Assignment: Check every line of the data below for "платежей". Copy each one that has it.
[Extracted data Boundary: Start]
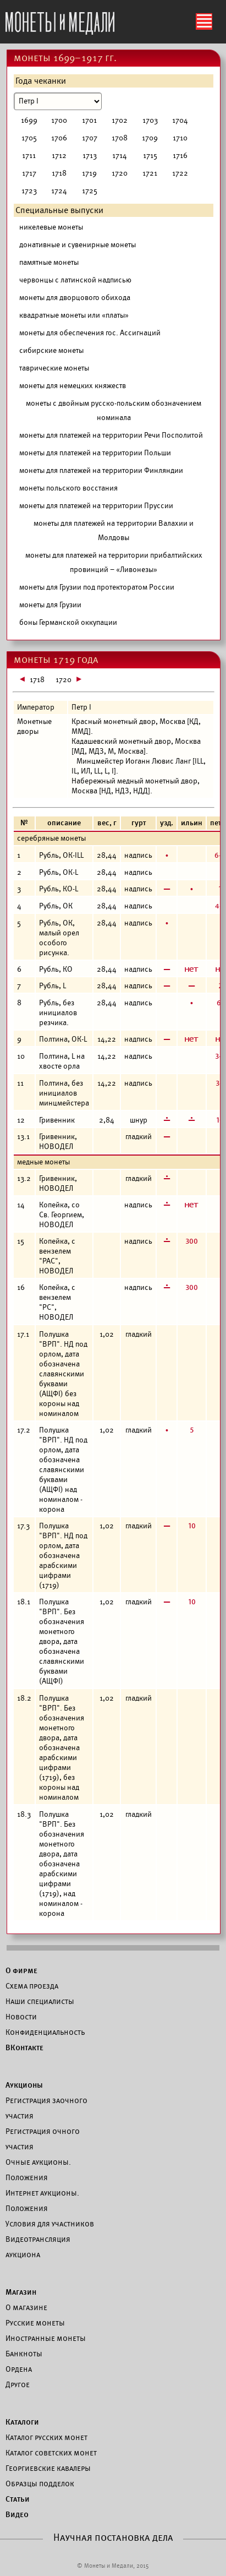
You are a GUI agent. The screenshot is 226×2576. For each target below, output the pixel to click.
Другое (17, 2384)
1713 (89, 155)
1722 (180, 173)
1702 (120, 120)
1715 (150, 155)
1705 (29, 138)
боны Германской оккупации (68, 622)
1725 (89, 190)
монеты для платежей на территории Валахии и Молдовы (114, 530)
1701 (89, 120)
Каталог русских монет (46, 2437)
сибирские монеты (51, 350)
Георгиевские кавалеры (48, 2468)
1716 (180, 155)
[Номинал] (58, 101)
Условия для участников (49, 2223)
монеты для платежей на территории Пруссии (96, 505)
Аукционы (24, 2085)
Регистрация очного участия (42, 2139)
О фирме (21, 1970)
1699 (29, 120)
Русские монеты (35, 2322)
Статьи (17, 2499)
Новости (21, 2016)
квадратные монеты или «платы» (74, 315)
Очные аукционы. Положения (38, 2170)
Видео (17, 2514)
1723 (29, 190)
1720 (120, 173)
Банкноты (23, 2353)
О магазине (26, 2307)
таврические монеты (54, 368)
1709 (150, 138)
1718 (59, 173)
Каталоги (22, 2421)
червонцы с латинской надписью (75, 280)
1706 (59, 138)
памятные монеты (49, 262)
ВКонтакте (24, 2047)
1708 (120, 138)
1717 (29, 173)
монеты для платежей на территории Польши (95, 453)
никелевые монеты (51, 227)
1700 (59, 120)
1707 (89, 138)
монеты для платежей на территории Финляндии (101, 470)
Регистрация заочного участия (46, 2108)
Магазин (20, 2292)
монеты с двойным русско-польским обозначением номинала (113, 410)
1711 (29, 155)
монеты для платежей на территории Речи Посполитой (111, 435)
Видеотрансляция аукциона (37, 2247)
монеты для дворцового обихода (74, 297)
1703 (150, 120)
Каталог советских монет (51, 2452)
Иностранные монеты (45, 2338)
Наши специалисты (39, 2001)
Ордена (18, 2369)
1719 (89, 173)
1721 (149, 173)
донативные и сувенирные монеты (77, 244)
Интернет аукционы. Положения (42, 2200)
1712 (59, 155)
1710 (180, 138)
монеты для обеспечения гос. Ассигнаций (90, 332)
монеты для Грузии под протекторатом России (96, 587)
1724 (59, 190)
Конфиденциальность (45, 2032)
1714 (119, 155)
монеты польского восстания (68, 488)
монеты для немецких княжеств (72, 385)
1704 (180, 120)
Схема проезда (31, 1985)
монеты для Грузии (50, 604)
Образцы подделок (39, 2483)
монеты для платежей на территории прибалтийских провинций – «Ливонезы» (113, 562)
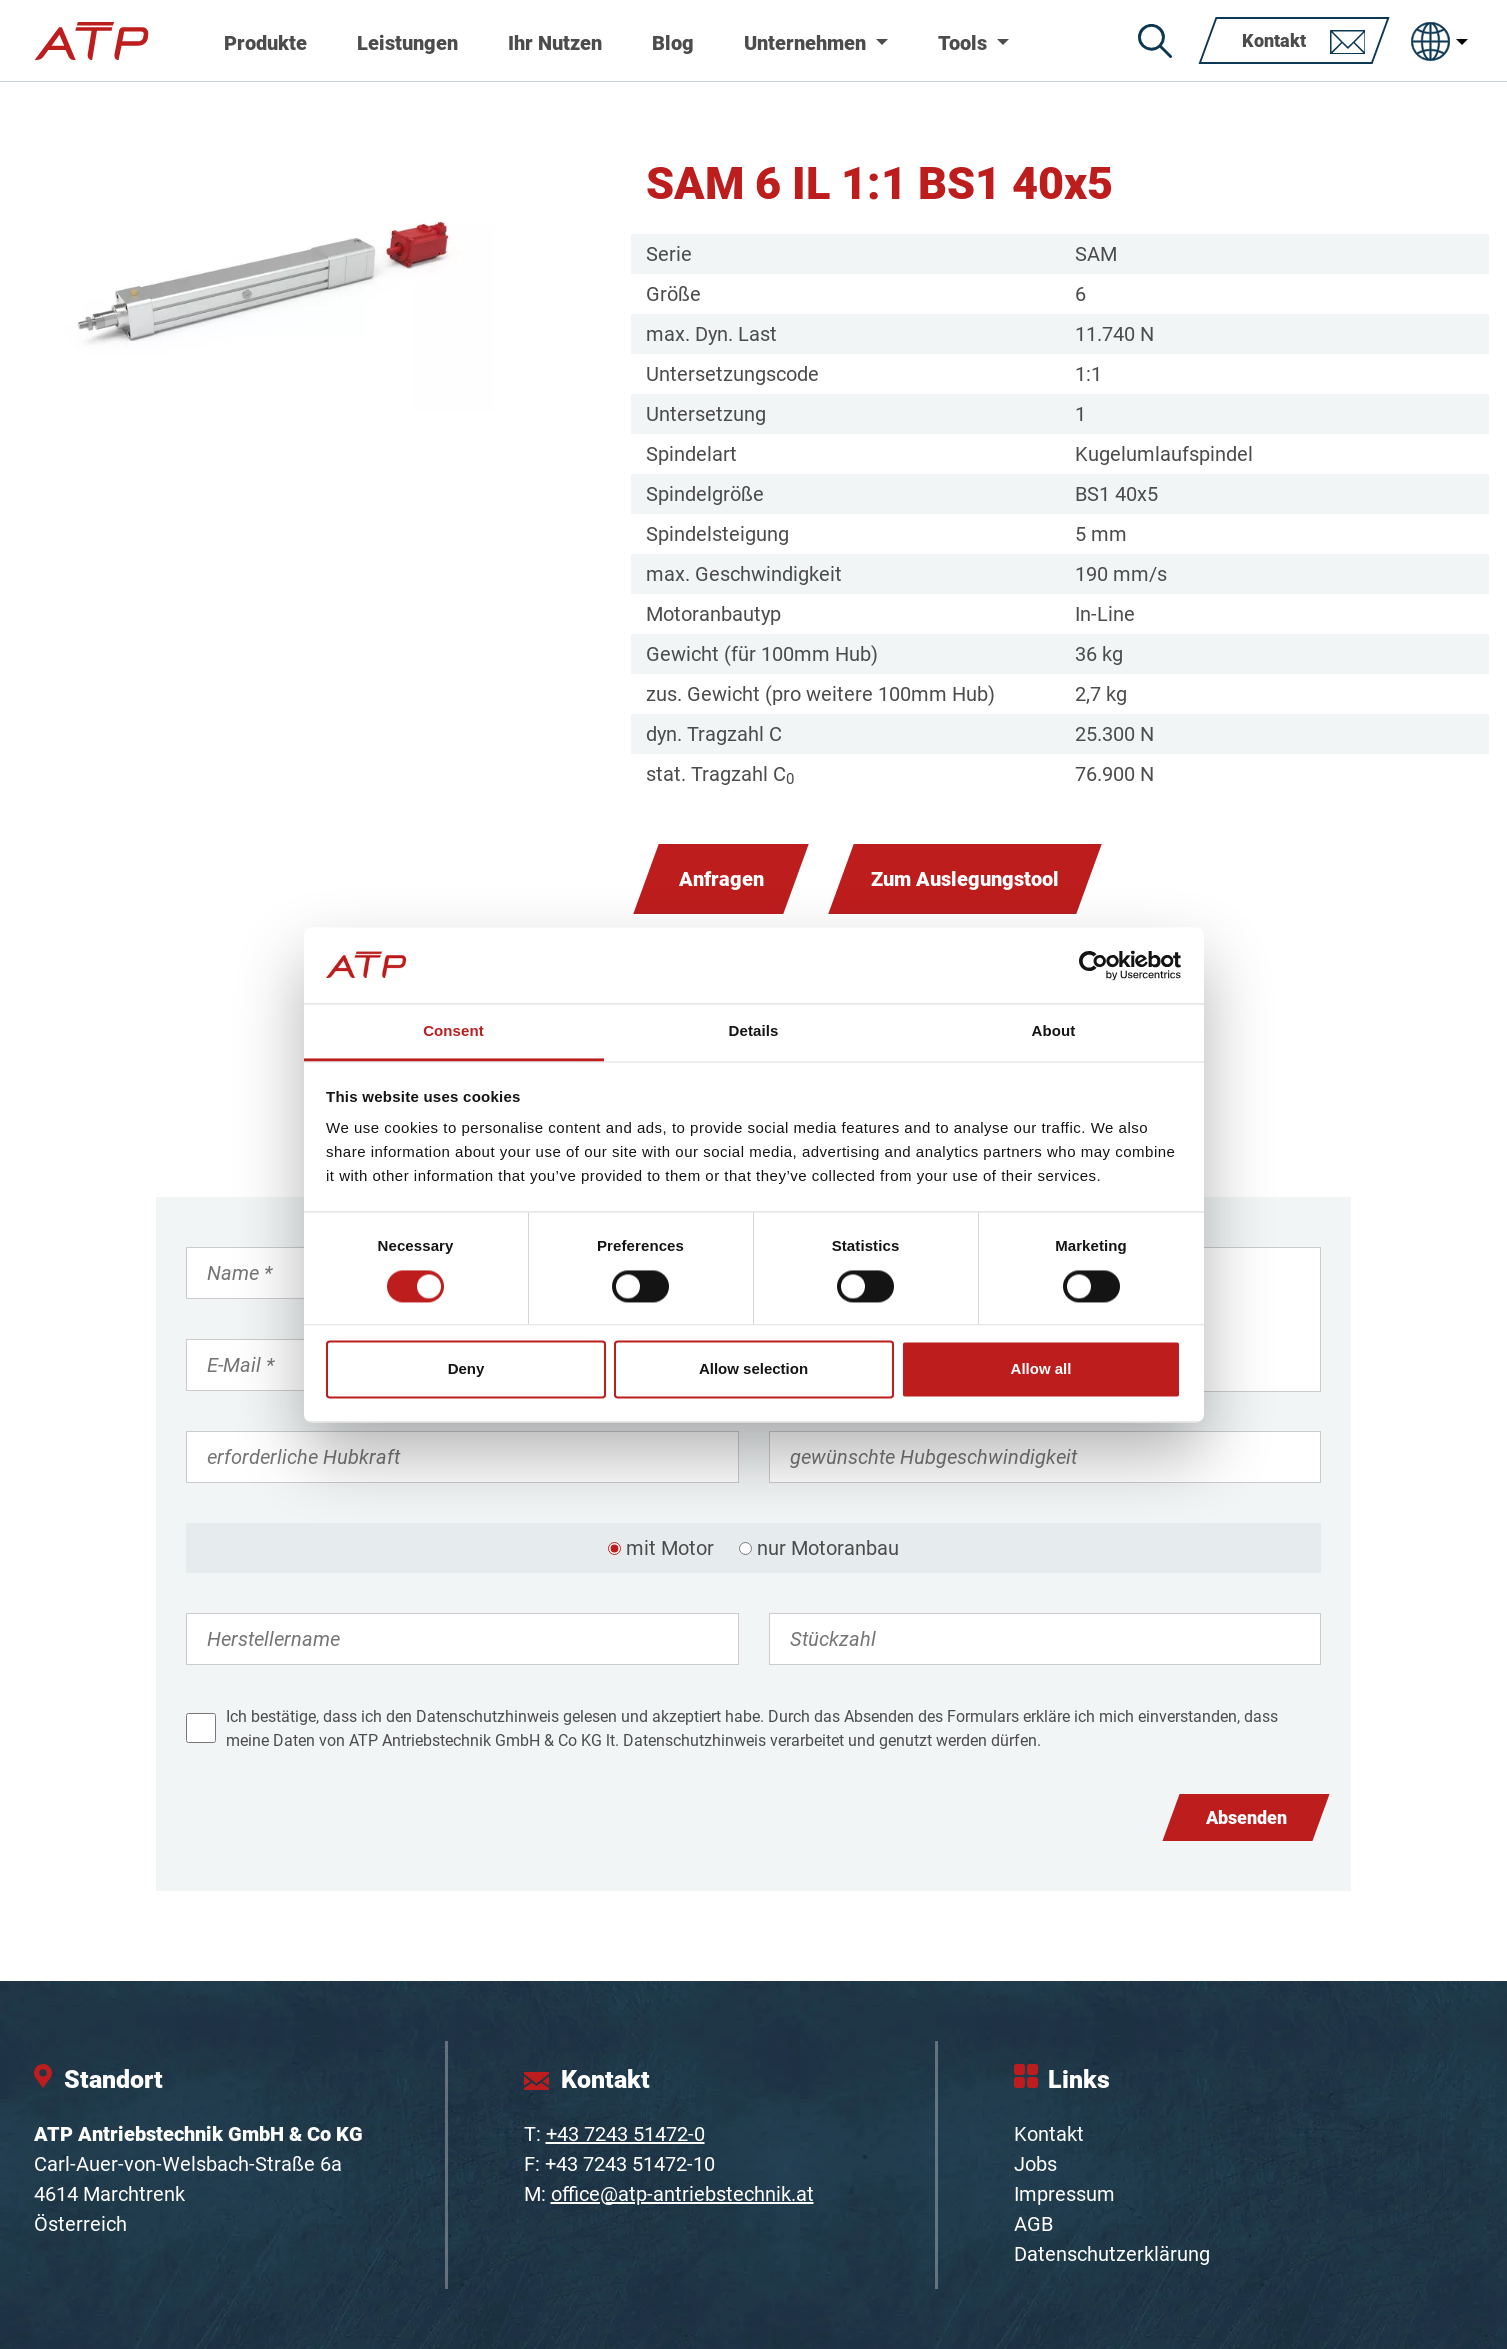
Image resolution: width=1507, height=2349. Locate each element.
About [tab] (1054, 1031)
[Extracted data Boundary: End]
Response:
монеты для платежей на территории Валахии и Молдовы (114, 530)
монеты для платежей на территории Пруссии (96, 505)
монеты для платежей на территории Польши (95, 453)
монеты для платежей на территории Финляндии (101, 470)
монеты для платежей на территории Речи Посполитой (111, 435)
монеты для платежей на территории прибалтийских провинций – «Ливонезы» (113, 562)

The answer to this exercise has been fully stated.